[Page layout parsing data]
==========
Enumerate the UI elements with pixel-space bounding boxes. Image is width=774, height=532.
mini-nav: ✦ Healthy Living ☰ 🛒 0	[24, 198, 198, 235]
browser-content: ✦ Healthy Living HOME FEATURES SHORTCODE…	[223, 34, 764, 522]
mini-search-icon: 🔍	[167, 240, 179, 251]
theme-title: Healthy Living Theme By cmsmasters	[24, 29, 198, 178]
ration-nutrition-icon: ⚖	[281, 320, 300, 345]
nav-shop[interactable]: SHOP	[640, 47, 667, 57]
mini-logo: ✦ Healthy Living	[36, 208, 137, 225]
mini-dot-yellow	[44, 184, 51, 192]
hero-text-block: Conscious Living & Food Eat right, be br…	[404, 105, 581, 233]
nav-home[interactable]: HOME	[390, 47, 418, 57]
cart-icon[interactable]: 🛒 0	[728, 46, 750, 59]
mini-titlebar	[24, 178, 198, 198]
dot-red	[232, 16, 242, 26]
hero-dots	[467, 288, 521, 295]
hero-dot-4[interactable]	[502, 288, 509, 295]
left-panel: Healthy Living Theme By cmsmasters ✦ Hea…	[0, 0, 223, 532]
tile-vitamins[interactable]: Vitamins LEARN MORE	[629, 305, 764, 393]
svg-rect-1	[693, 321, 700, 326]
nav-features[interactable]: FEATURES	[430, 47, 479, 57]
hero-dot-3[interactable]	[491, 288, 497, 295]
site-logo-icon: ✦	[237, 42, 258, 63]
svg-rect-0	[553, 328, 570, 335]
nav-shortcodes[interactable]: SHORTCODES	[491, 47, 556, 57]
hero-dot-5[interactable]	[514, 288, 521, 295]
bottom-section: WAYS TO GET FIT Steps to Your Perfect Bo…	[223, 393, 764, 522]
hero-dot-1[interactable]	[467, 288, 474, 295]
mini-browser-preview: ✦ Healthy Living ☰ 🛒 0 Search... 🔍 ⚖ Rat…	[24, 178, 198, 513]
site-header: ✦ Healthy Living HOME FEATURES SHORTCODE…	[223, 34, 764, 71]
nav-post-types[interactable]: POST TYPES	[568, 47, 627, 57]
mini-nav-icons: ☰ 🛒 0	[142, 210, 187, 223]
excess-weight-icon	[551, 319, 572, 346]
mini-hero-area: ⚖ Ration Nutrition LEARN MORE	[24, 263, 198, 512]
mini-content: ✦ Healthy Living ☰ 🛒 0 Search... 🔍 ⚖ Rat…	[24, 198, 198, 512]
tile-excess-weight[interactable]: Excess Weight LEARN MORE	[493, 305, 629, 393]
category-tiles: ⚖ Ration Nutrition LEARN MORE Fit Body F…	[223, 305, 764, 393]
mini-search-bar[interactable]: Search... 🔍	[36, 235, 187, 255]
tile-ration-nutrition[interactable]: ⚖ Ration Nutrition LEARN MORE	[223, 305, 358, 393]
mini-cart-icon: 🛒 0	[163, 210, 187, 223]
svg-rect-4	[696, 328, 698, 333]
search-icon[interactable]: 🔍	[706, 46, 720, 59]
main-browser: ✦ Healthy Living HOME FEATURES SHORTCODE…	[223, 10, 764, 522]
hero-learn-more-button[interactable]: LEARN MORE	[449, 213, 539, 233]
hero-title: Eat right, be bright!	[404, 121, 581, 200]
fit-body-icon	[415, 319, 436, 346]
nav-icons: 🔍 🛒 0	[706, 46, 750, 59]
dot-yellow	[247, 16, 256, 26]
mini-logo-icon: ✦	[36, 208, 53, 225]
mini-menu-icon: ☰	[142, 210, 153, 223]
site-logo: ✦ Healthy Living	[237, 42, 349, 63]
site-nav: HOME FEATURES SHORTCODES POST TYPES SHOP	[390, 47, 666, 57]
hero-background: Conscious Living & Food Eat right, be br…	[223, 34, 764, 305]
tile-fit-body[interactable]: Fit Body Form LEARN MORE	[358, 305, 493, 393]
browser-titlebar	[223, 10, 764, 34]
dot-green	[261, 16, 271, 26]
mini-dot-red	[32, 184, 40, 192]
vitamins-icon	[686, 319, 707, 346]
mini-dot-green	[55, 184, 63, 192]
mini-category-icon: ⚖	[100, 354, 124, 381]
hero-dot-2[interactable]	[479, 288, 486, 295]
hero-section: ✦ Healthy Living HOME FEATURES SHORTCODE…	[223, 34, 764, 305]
==========
▶ TASK
Could you repeat every record above exactly as it appears?

▶ ANSWER TO THIS TASK
Enumerate the UI elements with pixel-space bounding boxes. Image is width=774, height=532.
mini-nav: ✦ Healthy Living ☰ 🛒 0	[24, 198, 198, 235]
browser-content: ✦ Healthy Living HOME FEATURES SHORTCODE…	[223, 34, 764, 522]
mini-search-icon: 🔍	[167, 240, 179, 251]
theme-title: Healthy Living Theme By cmsmasters	[24, 29, 198, 178]
ration-nutrition-icon: ⚖	[281, 320, 300, 345]
nav-shop[interactable]: SHOP	[640, 47, 667, 57]
mini-logo: ✦ Healthy Living	[36, 208, 137, 225]
mini-dot-yellow	[44, 184, 51, 192]
hero-text-block: Conscious Living & Food Eat right, be br…	[404, 105, 581, 233]
nav-home[interactable]: HOME	[390, 47, 418, 57]
cart-icon[interactable]: 🛒 0	[728, 46, 750, 59]
mini-titlebar	[24, 178, 198, 198]
dot-red	[232, 16, 242, 26]
hero-dots	[467, 288, 521, 295]
hero-dot-4[interactable]	[502, 288, 509, 295]
left-panel: Healthy Living Theme By cmsmasters ✦ Hea…	[0, 0, 223, 532]
tile-vitamins[interactable]: Vitamins LEARN MORE	[629, 305, 764, 393]
svg-rect-1	[693, 321, 700, 326]
nav-features[interactable]: FEATURES	[430, 47, 479, 57]
hero-dot-3[interactable]	[491, 288, 497, 295]
site-logo-icon: ✦	[237, 42, 258, 63]
svg-rect-0	[553, 328, 570, 335]
nav-shortcodes[interactable]: SHORTCODES	[491, 47, 556, 57]
hero-dot-5[interactable]	[514, 288, 521, 295]
bottom-section: WAYS TO GET FIT Steps to Your Perfect Bo…	[223, 393, 764, 522]
hero-dot-1[interactable]	[467, 288, 474, 295]
mini-browser-preview: ✦ Healthy Living ☰ 🛒 0 Search... 🔍 ⚖ Rat…	[24, 178, 198, 513]
site-header: ✦ Healthy Living HOME FEATURES SHORTCODE…	[223, 34, 764, 71]
nav-post-types[interactable]: POST TYPES	[568, 47, 627, 57]
mini-nav-icons: ☰ 🛒 0	[142, 210, 187, 223]
excess-weight-icon	[551, 319, 572, 346]
mini-hero-area: ⚖ Ration Nutrition LEARN MORE	[24, 263, 198, 512]
mini-content: ✦ Healthy Living ☰ 🛒 0 Search... 🔍 ⚖ Rat…	[24, 198, 198, 512]
tile-excess-weight[interactable]: Excess Weight LEARN MORE	[493, 305, 629, 393]
category-tiles: ⚖ Ration Nutrition LEARN MORE Fit Body F…	[223, 305, 764, 393]
mini-search-bar[interactable]: Search... 🔍	[36, 235, 187, 255]
tile-ration-nutrition[interactable]: ⚖ Ration Nutrition LEARN MORE	[223, 305, 358, 393]
mini-cart-icon: 🛒 0	[163, 210, 187, 223]
svg-rect-4	[696, 328, 698, 333]
search-icon[interactable]: 🔍	[706, 46, 720, 59]
main-browser: ✦ Healthy Living HOME FEATURES SHORTCODE…	[223, 10, 764, 522]
hero-learn-more-button[interactable]: LEARN MORE	[449, 213, 539, 233]
hero-title: Eat right, be bright!	[404, 121, 581, 200]
fit-body-icon	[415, 319, 436, 346]
nav-icons: 🔍 🛒 0	[706, 46, 750, 59]
dot-yellow	[247, 16, 256, 26]
mini-logo-icon: ✦	[36, 208, 53, 225]
mini-menu-icon: ☰	[142, 210, 153, 223]
site-logo: ✦ Healthy Living	[237, 42, 349, 63]
site-nav: HOME FEATURES SHORTCODES POST TYPES SHOP	[390, 47, 666, 57]
hero-background: Conscious Living & Food Eat right, be br…	[223, 34, 764, 305]
tile-fit-body[interactable]: Fit Body Form LEARN MORE	[358, 305, 493, 393]
browser-titlebar	[223, 10, 764, 34]
dot-green	[261, 16, 271, 26]
mini-dot-red	[32, 184, 40, 192]
vitamins-icon	[686, 319, 707, 346]
mini-dot-green	[55, 184, 63, 192]
mini-category-icon: ⚖	[100, 354, 124, 381]
hero-dot-2[interactable]	[479, 288, 486, 295]
hero-section: ✦ Healthy Living HOME FEATURES SHORTCODE…	[223, 34, 764, 305]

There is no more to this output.